Visser introduit le couple problème-solution et explique (2001, p. 5) : « Dès le moment que le concepteur commence à construire une représentation des spécifications initiales du problème et qu’il entreprend leur analyse, il commence à spécifier une solution. » Outre l’interdépendance du problème et de la solution, nous remarquons aussi que les deux se précisent simultanément au fur et à mesure que la conception avance.

Pour conclure, soulignons que pour un problème de conception (qui est considéré comme mal défini), les critères ne peuvent pas être ordonnés par un ordre objectif d’importance ou de validité, unanimement accepté par tous les intervenants du projet. Il n’y a pas une solution unique au problème et il n’est pas possible de qualifier la solution de correcte ou d’incorrecte. La solution adoptée est une possibilité parmi d’autres qui émerge selon la considération des critères par le concepteur et son point de vue du problème. Visser (2001) fait référence à Simon (1973) et explique : « La solution est plus ou moins satisfaisante : il n’y a pas de critère définitif pour tester toute solution proposée, comme il en existe pour des problèmes bien définis. »

La solution et le problème évoluent-ils ensemble ?

Le découpage de la conception en étapes (présenté par le modèle de B. Archer, cf. figure 10) est reconnaissable dans le cas des dispositifs interactifs. Cependant, la question d’évaluation de l’interaction tout au long des activités de conception a une place importante dans le processus.

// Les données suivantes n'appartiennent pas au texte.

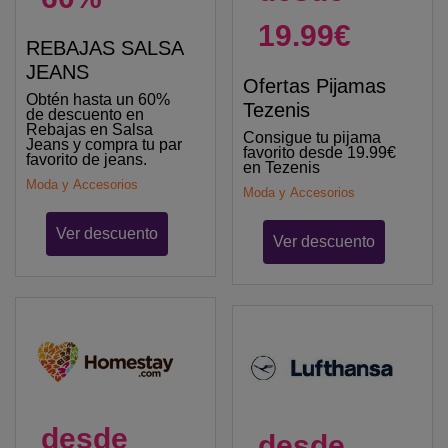
19.99€
REBAJAS SALSA
JEANS
Ofertas Pijamas
Obtén hasta un 60%
Tezenis
de descuento en
Rebajas en Salsa
Consigue tu pijama
Jeans y compra tu par
favorito desde 19.99€
favorito de jeans.
en Tezenis
Moda y Accesorios
Moda y Accesorios
Ver descuento
Ver descuento
desde
desde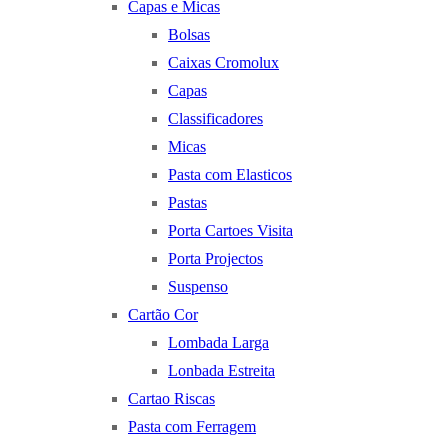
Capas e Micas
Bolsas
Caixas Cromolux
Capas
Classificadores
Micas
Pasta com Elasticos
Pastas
Porta Cartoes Visita
Porta Projectos
Suspenso
Cartão Cor
Lombada Larga
Lonbada Estreita
Cartao Riscas
Pasta com Ferragem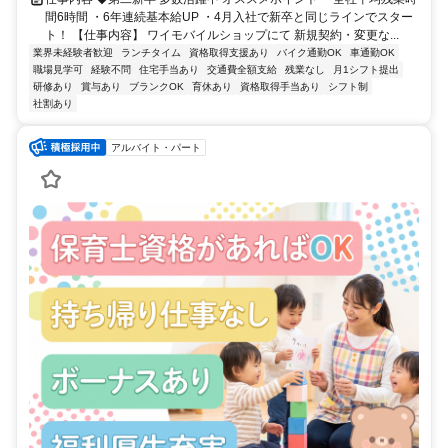
間6時間 ・6年連続基本給UP ・4月入社で新卒と同じラインでスター
ト！ 【仕事内容】 ワイモバイルショップにて 新規契約・変更な...
業界未経験者歓迎
ランチタイム
資格取得支援あり
バイク通勤OK
車通勤OK
職場見学可
経験不問
住宅手当あり
交通費全額支給
残業なし
月1シフト提出
研修あり
賞与あり
ブランクOK
育休あり
資格取得手当あり
シフト制
社割あり
アルバイト・パート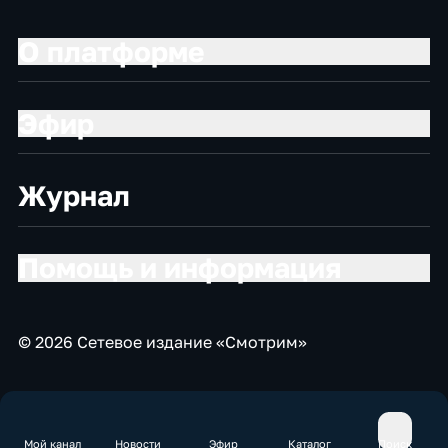
О платформе
Эфир
Журнал
Помощь и информация
© 2026 Сетевое издание «Смотрим»
Мой канал
Новости
Эфир
Каталог
Поиск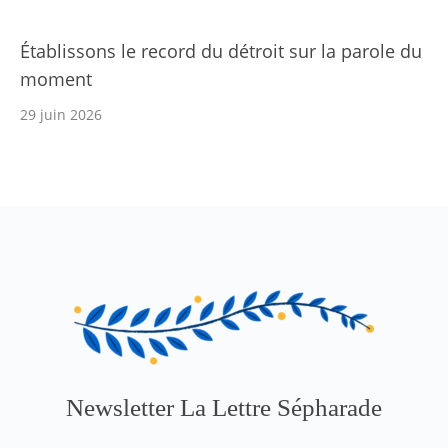
Établissons le record du détroit sur la parole du
moment
29 juin 2026
Newsletter La Lettre Sépharade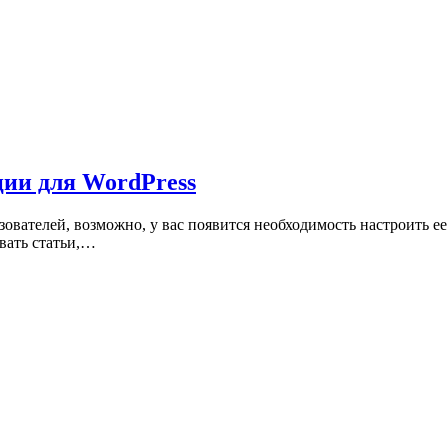
ции для WordPress
ьзователей, возможно, у вас появится необходимость настроить
вать статьи,…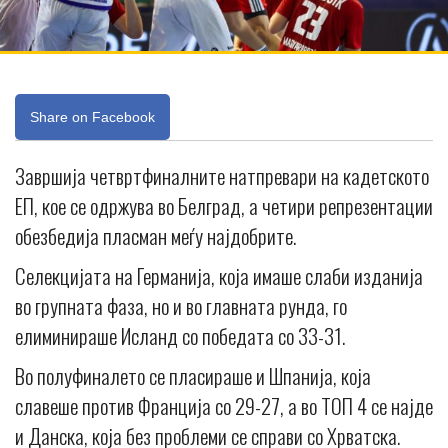
Share on Facebook
Завршија четвртфиналните натпревари на кадетското
ЕП, кое се одржува во Белград, а четири репрезентации
обезбедија пласман меѓу најдобрите.
Селекцијата на Германија, која имаше слаби изданија
во групната фаза, но и во главната рунда, го
елиминираше Исланд со победата со 33-31.
Во полуфиналето се пласираше и Шпанија, која
славеше против Франција со 29-27, а во ТОП 4 се најде
и Данска, која без проблеми се справи со Хрватска.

La démarche de conception utilisée généralement par les organisations qui font le design des dispositifs interactifs consiste à procéder par trois phases : l’analyse du problème (en termes d’ergonomie cognitive, il s’agit de la construction d’une représentation mentale du problème) ; le développement ou génération d’une solution ; et

l’évaluation de cette solution. Chaque phase est divisée en plusieurs étapes séparées l’une de l’autre, mais dans le cas d’un projet mal défini, séparer le problème et la solution est en contradiction avec l’interdépendance de ces deux activités. Visser (2001) explique que si un concepteur est en situation de résoudre un problème qu’il juge similaire à un problème connu, son analyse peut évoquer dans sa mémoire la solution correspondante qu’il pourra réutiliser. Ceci montre qu’en conception, à côté des connaissances plutôt abstraites, un rôle important est joué par des connaissances spécifiques, concernant des problèmes résolus dans le passé. D’autre part, la génération d’une solution et l’évaluation de cette solution ne sont pas des activités totalement séquentielles. Selon Visser, « une solution n’est pas nécessairement développée entièrement avant d’être évaluée. Souvent, une première évaluation d’une solution conduit à un développement renouvelé de celle-ci » (2001, p. 6). L’évaluation conduit le concepteur à porter des jugements sur la validité des solutions, mais elle sert aussi à orienter l’activité de résolution de problème.

Ce point est également discuté par Cross (1999) dans un contexte de design sans mentionner expressément l’interactivité. Il explique qu’à cause de la nature mal définie des problèmes de design, ils ne peuvent pas être résolus simplement par le rassemblement et l’analyse des données. Il cite (p. 29) l’architecte Richard MacCormac : « I don't think you can design anything just by absorbing information and then hoping to synthesise it into a solution. What you need to know about the problem only becomes apparent as you're trying to solve it. » Pour MacCormac, il n’est pas possible de prédire et d’établir toutes les données pertinentes avant l’activité de conception. Enfin, nous pouvons dire qu’aussi bien en design en général qu’en design de l’interactivité, pour la partie de problème qui est mal définie, la solution et le problème évoluent ensemble.